**Prompt:** Please filter the entries for the word "width" and copy every line that has it.

------ Material provided ------

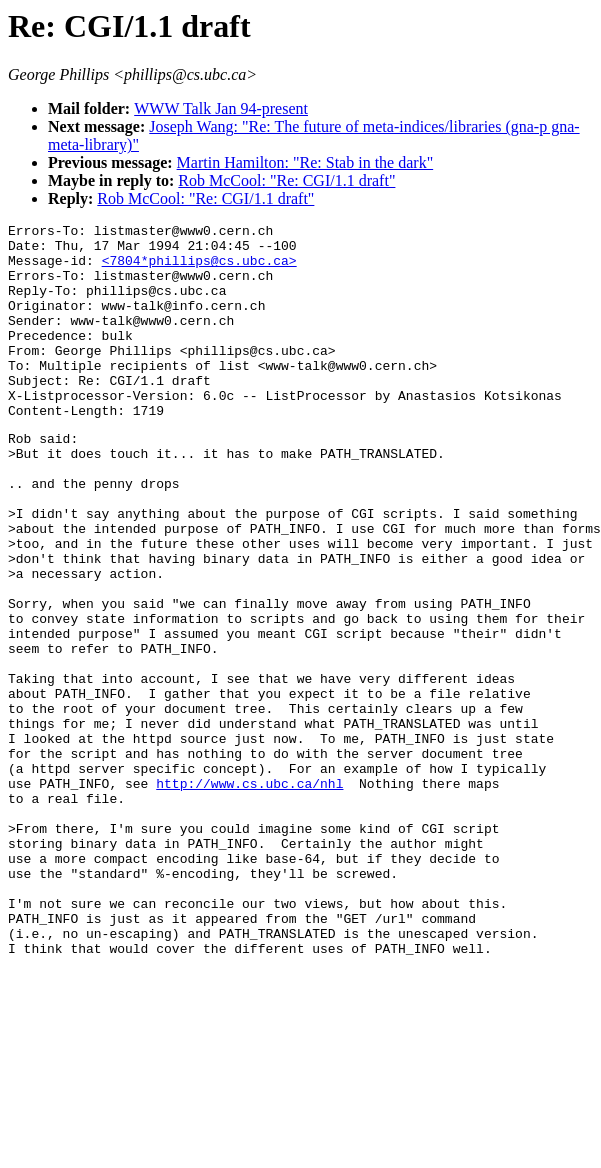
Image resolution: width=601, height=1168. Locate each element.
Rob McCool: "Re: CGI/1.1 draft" (286, 180)
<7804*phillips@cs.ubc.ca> (199, 269)
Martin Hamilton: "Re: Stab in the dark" (305, 162)
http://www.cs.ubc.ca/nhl (249, 894)
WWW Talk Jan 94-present (221, 108)
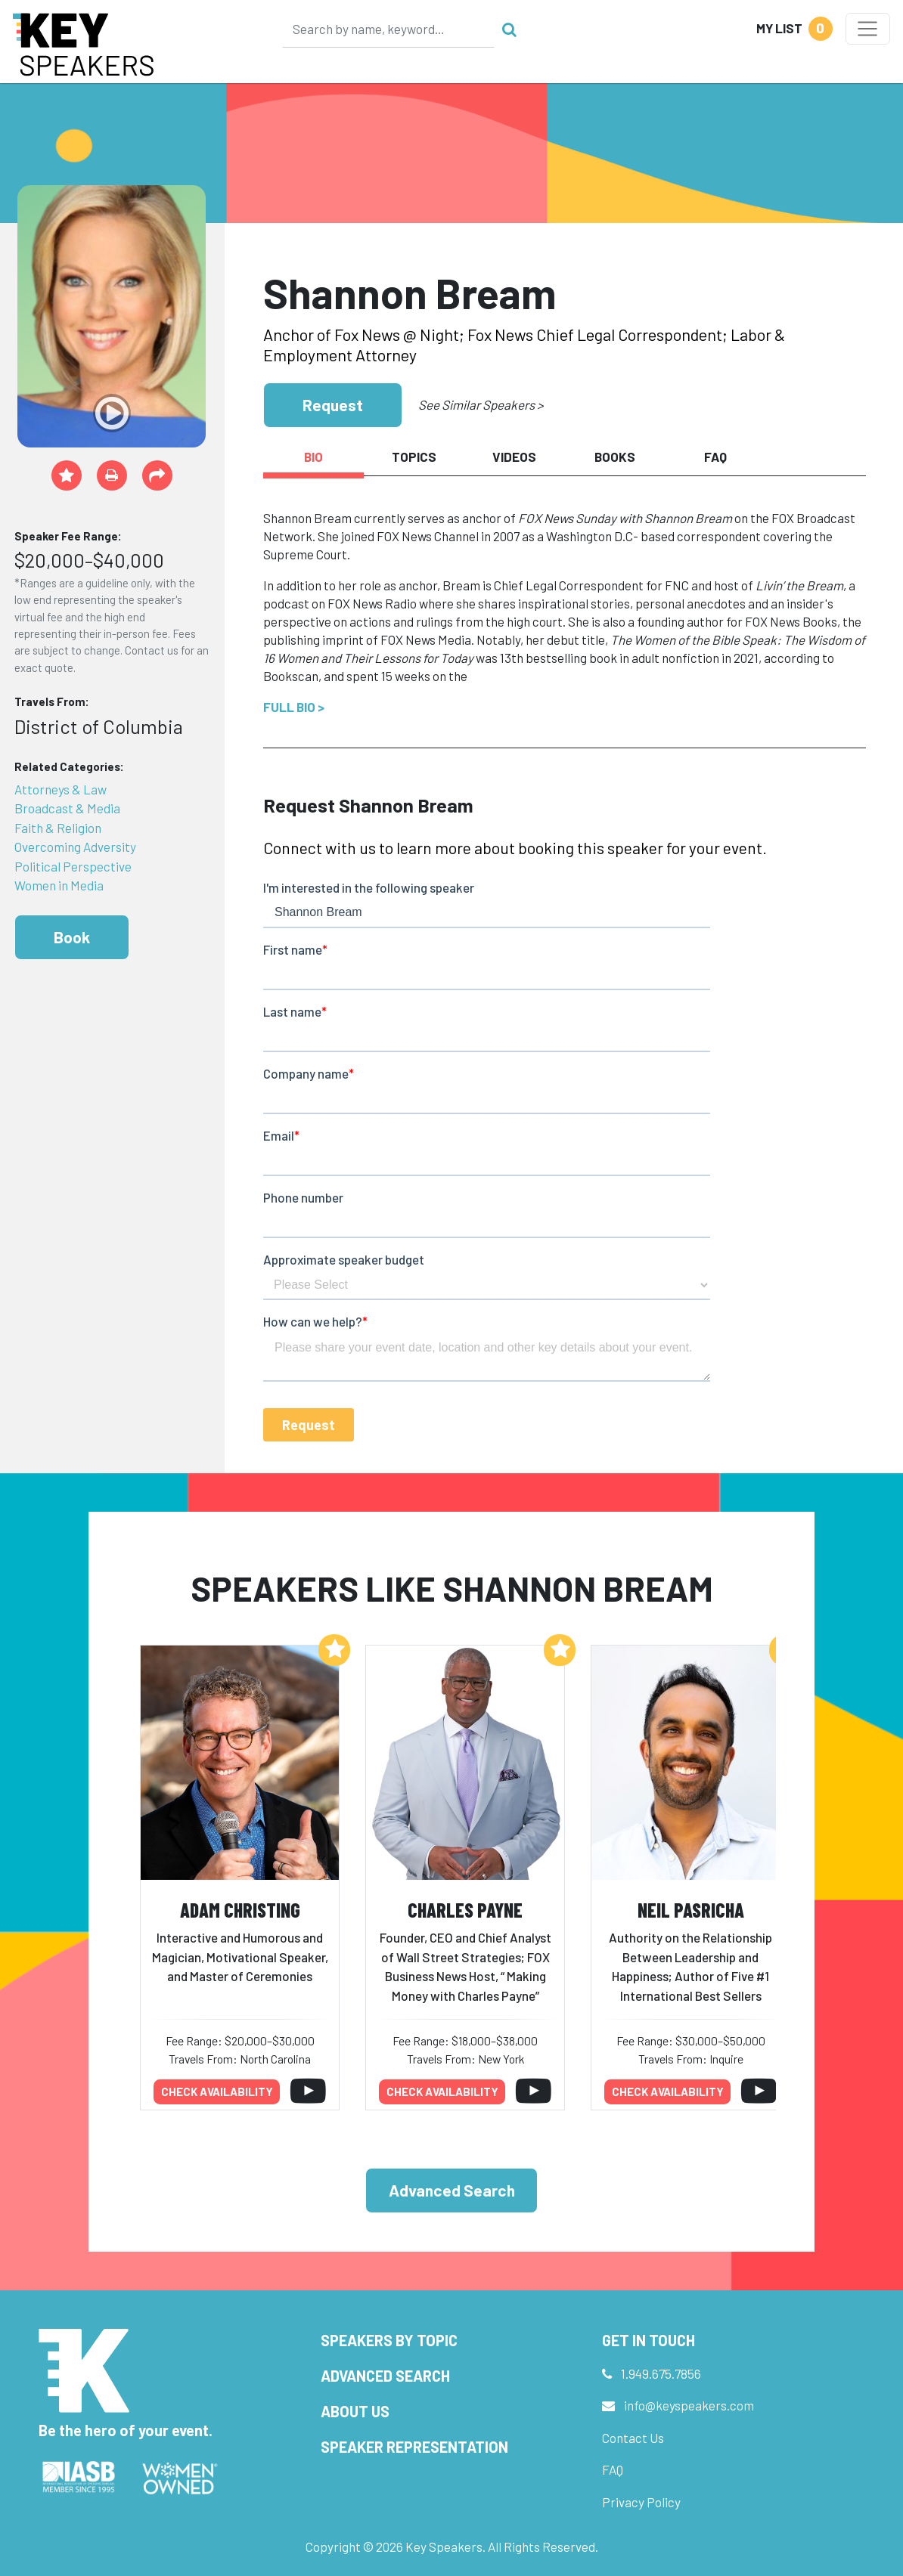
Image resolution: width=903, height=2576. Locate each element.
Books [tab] (614, 456)
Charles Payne (465, 1909)
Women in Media (59, 885)
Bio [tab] (313, 456)
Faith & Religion (57, 827)
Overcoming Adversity (75, 846)
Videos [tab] (514, 456)
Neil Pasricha (691, 1909)
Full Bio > (293, 706)
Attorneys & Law (60, 789)
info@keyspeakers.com (689, 2405)
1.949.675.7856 (661, 2373)
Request (333, 404)
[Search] (388, 29)
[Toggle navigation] (868, 29)
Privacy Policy (641, 2501)
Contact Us (633, 2437)
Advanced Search (452, 2190)
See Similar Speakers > (480, 404)
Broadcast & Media (67, 808)
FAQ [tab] (715, 456)
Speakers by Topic (389, 2340)
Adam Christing (240, 1909)
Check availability (217, 2091)
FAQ (612, 2469)
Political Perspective (73, 866)
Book (72, 936)
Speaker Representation (414, 2447)
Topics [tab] (414, 456)
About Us (355, 2411)
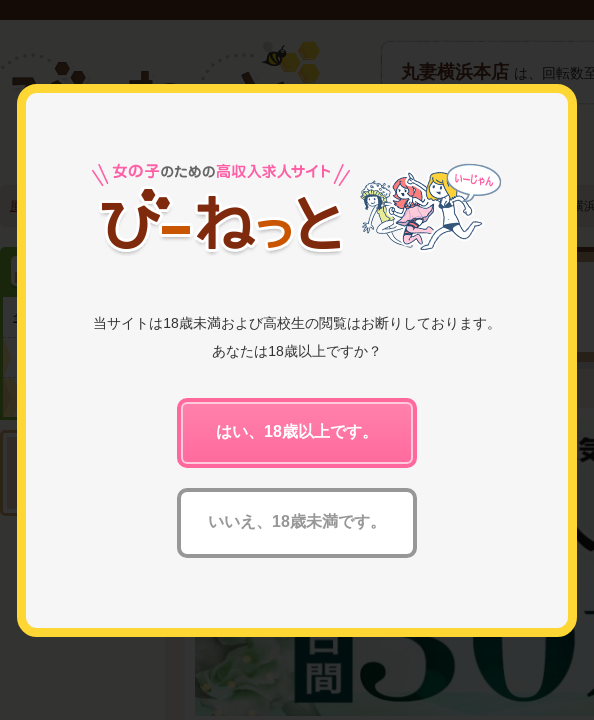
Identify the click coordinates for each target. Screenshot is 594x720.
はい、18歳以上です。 (297, 431)
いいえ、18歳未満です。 (297, 521)
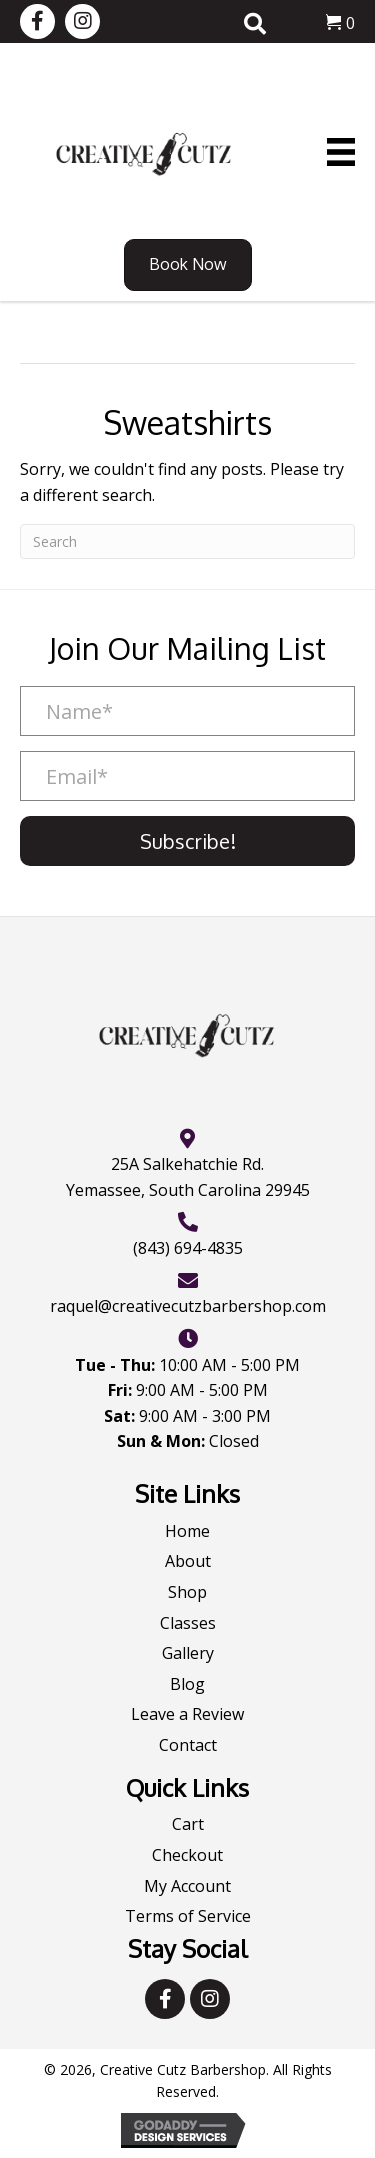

------

**Result of the exercise:**
Image resolution: width=601, height=1168. Locate each element.
Image resolution: width=903, height=2576. Locate each element.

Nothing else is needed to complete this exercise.